(INFORMATION GIVEN Opens)
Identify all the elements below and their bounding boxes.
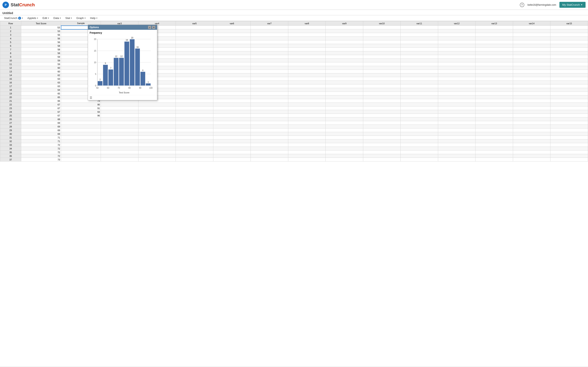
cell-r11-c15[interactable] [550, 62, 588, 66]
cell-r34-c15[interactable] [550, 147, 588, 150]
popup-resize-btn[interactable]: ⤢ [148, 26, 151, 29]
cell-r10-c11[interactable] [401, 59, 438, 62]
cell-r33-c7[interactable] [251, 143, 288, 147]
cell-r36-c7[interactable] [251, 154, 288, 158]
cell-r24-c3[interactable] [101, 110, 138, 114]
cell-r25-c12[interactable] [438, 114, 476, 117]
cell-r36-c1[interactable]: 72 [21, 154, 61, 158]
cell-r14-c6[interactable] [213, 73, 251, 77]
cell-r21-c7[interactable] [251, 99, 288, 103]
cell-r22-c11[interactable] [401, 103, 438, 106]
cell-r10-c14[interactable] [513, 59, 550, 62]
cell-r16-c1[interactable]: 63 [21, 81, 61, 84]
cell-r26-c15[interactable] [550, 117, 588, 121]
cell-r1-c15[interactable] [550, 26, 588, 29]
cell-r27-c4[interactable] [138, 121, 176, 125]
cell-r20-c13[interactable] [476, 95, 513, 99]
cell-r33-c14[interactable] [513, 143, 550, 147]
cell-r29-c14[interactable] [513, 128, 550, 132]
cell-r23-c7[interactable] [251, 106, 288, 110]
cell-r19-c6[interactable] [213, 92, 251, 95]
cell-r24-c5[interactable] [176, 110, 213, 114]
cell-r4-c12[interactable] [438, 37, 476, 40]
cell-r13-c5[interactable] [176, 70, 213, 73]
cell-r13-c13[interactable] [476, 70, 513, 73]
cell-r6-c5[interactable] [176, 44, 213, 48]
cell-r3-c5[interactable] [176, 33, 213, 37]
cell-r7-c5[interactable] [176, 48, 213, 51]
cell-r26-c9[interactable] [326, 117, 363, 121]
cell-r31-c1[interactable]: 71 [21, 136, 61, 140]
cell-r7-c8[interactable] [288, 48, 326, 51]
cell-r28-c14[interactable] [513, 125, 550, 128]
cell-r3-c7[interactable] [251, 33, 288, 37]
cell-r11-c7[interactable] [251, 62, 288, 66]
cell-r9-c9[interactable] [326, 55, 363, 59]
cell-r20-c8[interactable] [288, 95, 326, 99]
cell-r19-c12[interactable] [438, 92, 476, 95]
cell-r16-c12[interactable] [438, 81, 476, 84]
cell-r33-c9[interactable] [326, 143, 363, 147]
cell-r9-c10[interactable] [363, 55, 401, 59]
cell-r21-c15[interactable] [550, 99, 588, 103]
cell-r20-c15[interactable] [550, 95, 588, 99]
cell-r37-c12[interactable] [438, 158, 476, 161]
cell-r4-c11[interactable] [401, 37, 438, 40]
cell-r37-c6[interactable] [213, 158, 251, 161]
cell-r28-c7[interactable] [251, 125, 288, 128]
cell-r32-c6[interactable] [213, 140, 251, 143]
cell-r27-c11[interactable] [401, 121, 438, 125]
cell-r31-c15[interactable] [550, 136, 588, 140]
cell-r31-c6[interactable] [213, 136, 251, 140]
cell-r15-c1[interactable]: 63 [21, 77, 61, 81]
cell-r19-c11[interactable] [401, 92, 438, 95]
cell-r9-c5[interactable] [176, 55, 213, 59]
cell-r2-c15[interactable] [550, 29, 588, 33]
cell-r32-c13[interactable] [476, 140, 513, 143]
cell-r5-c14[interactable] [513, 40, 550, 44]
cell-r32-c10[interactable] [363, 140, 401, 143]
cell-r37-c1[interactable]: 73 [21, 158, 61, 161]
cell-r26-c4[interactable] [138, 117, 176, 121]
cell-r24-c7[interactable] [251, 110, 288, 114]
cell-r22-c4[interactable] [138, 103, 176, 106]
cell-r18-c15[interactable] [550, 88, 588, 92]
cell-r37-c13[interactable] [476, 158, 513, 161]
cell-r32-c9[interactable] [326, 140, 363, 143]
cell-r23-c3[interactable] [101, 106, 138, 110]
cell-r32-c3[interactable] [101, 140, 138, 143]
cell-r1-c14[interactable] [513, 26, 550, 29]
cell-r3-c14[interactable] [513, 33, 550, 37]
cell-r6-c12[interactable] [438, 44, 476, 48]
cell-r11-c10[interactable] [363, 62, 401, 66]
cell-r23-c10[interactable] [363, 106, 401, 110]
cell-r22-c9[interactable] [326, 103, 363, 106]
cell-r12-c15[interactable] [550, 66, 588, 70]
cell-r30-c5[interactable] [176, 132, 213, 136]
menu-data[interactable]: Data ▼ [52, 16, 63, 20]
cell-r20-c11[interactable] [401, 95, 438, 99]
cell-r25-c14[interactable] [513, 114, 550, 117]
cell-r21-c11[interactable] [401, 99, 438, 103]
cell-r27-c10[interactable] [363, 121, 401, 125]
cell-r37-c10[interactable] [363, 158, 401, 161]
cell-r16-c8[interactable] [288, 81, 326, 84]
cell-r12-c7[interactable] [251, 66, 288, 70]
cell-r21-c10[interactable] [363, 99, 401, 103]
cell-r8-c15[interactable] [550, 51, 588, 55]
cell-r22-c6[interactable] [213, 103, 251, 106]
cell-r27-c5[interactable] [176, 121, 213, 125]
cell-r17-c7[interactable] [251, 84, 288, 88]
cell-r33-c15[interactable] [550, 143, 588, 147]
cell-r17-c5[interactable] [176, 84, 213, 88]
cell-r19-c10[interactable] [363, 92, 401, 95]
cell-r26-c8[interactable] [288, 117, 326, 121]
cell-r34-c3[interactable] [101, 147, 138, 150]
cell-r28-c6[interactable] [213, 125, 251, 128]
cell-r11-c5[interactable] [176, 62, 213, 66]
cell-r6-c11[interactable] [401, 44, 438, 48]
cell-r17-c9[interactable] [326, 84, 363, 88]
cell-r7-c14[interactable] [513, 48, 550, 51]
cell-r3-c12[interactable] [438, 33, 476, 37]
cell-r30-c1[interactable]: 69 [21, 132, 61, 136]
(INFORMATION GIVEN Closes)
(INFORMATION GIVEN Opens)
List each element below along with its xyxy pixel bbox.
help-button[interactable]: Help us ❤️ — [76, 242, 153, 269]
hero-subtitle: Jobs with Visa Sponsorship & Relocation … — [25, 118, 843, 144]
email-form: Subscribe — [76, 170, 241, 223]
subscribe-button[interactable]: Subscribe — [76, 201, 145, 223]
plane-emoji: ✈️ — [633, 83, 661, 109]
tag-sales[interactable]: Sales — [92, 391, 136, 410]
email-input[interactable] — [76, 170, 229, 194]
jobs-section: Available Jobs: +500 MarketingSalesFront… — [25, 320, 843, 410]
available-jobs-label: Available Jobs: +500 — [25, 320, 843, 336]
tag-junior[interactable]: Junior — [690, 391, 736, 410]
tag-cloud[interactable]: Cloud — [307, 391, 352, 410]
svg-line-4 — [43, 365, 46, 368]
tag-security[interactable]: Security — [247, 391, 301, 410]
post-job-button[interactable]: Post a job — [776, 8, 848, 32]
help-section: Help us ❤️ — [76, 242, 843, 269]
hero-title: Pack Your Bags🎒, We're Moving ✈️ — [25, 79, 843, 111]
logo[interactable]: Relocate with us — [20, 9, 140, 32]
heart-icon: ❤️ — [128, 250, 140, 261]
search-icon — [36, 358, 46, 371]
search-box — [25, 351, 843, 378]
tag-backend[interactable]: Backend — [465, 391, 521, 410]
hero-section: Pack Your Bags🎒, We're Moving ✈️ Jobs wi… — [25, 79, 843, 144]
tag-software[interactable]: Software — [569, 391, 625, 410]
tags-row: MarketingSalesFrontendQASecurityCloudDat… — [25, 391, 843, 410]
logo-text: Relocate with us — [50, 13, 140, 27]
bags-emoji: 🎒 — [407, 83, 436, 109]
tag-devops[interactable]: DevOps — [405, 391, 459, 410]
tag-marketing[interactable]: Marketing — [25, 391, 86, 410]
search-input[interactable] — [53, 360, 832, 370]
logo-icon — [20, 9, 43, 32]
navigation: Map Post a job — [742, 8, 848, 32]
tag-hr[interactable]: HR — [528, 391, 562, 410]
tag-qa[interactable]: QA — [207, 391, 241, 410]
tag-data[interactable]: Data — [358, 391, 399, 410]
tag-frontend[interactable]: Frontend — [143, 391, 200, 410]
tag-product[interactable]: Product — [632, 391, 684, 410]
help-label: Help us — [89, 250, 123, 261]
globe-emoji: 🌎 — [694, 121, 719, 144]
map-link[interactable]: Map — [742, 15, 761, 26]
(INFORMATION GIVEN Closes)
(INFORMATION GIVEN Opens)
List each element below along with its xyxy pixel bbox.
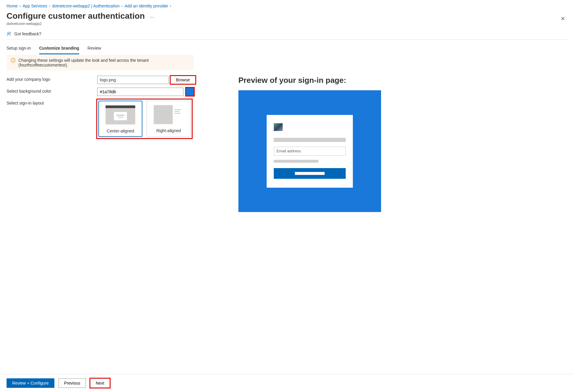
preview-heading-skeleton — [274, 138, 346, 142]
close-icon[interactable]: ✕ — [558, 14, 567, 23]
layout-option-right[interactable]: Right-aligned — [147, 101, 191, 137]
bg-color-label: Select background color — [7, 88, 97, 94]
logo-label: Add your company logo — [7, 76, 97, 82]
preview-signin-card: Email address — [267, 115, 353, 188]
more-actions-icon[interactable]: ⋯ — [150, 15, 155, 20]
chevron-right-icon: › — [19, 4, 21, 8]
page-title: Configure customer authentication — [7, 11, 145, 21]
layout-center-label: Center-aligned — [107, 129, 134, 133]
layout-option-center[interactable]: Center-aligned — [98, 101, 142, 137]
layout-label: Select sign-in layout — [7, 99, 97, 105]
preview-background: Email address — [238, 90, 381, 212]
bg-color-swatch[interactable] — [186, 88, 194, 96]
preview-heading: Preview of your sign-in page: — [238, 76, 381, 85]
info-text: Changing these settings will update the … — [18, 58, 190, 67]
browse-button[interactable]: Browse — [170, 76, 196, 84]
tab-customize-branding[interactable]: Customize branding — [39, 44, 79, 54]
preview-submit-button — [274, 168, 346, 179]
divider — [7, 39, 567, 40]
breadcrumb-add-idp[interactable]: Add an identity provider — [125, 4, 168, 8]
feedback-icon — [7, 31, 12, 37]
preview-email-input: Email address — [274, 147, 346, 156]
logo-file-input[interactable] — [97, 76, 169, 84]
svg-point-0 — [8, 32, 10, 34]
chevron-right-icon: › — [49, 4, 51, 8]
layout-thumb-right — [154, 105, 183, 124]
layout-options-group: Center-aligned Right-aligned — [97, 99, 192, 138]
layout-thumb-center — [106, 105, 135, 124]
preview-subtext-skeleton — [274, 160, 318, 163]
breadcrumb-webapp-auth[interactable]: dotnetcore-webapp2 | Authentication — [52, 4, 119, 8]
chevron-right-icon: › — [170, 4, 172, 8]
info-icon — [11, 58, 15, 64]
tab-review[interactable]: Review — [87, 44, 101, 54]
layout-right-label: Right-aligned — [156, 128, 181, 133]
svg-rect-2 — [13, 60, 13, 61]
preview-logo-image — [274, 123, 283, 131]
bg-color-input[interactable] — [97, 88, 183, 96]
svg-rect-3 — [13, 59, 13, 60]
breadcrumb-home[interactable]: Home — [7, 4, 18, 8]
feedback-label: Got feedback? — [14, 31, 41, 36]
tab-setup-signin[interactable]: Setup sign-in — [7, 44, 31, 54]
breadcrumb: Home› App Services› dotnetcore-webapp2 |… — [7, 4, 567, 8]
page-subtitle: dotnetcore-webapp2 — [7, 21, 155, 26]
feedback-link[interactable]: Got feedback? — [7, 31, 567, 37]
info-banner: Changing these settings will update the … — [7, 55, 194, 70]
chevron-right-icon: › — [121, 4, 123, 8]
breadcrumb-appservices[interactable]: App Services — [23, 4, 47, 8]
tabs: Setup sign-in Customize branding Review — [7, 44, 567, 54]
(INFORMATION GIVEN Closes)
**WORK INSTRUCTIONS:**
Show every line above in which the word "logo" occurs.

**EXERCISE OUTPUT:**
logo[interactable]: Relocate with us — [20, 9, 140, 32]
logo-text: Relocate with us — [50, 13, 140, 27]
logo-icon — [20, 9, 43, 32]
logo-label: Add your company logo — [7, 76, 97, 82]
logo-file-input[interactable] — [97, 76, 169, 84]
preview-logo-image — [274, 123, 283, 131]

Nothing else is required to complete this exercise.